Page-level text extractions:
##############################

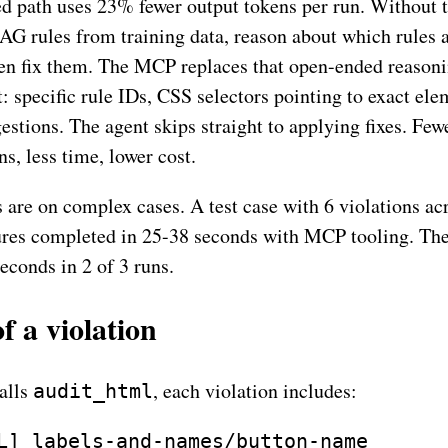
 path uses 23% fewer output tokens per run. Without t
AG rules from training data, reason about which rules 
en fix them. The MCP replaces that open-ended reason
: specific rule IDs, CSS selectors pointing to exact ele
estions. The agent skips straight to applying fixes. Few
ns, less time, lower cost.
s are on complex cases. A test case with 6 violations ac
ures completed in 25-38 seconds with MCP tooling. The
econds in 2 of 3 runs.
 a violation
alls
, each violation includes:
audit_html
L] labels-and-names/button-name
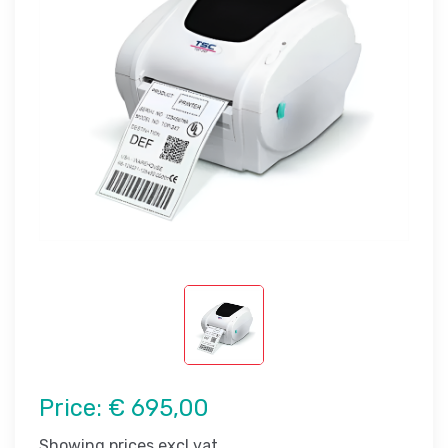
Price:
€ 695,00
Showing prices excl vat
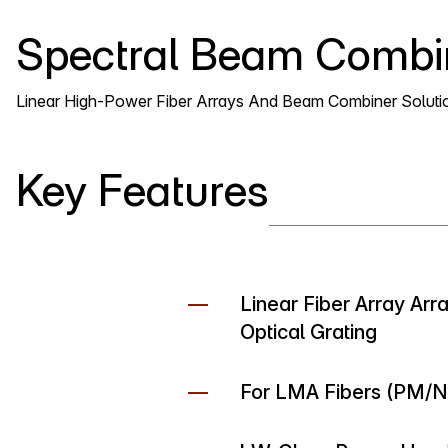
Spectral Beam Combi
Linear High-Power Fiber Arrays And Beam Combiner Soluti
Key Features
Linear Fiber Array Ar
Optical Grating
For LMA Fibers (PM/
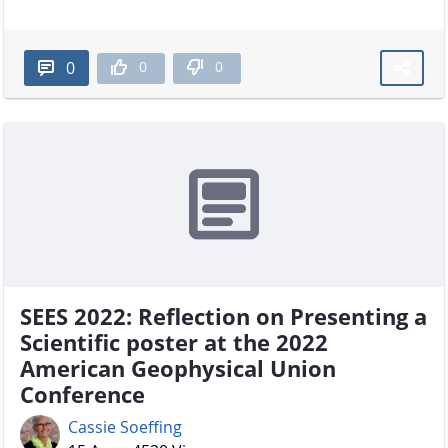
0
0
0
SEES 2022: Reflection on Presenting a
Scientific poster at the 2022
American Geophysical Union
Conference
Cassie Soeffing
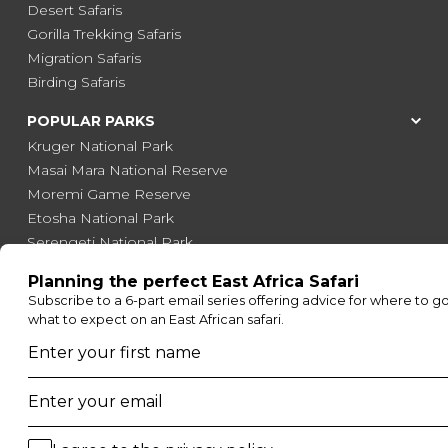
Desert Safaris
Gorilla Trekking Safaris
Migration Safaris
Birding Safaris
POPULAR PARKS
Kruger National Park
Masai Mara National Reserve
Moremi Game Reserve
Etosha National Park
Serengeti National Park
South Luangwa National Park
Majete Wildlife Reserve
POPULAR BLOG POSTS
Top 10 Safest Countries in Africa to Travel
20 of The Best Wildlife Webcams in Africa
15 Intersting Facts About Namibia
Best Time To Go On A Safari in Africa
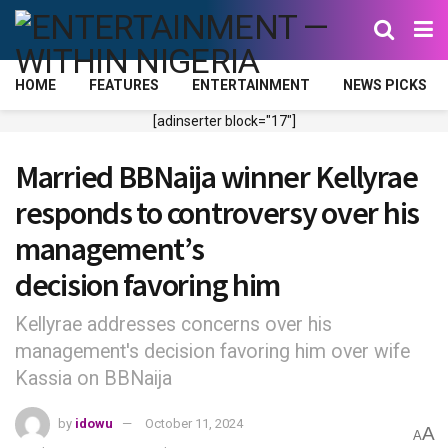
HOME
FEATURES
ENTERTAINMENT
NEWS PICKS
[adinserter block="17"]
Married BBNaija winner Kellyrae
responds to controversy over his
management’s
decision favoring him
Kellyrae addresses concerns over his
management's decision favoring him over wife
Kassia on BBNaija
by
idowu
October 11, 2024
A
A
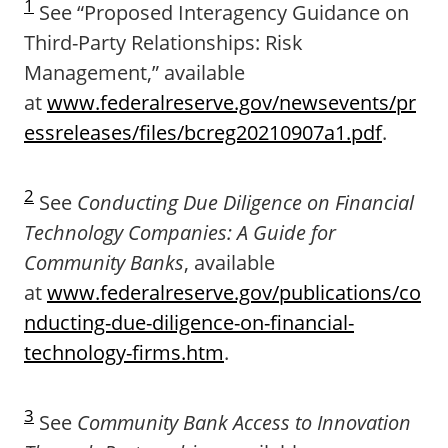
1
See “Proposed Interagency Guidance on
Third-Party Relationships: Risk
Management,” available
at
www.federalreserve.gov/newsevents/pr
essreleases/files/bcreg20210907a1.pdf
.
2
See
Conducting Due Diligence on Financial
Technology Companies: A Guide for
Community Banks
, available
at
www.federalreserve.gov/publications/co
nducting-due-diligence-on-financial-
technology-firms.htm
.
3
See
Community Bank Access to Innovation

##############################

**Assignment**. Filter the entries and copy out every line with the word "reason".

**Solution to this problem**.
AG rules from training data, reason about which rules 
en fix them. The MCP replaces that open-ended reason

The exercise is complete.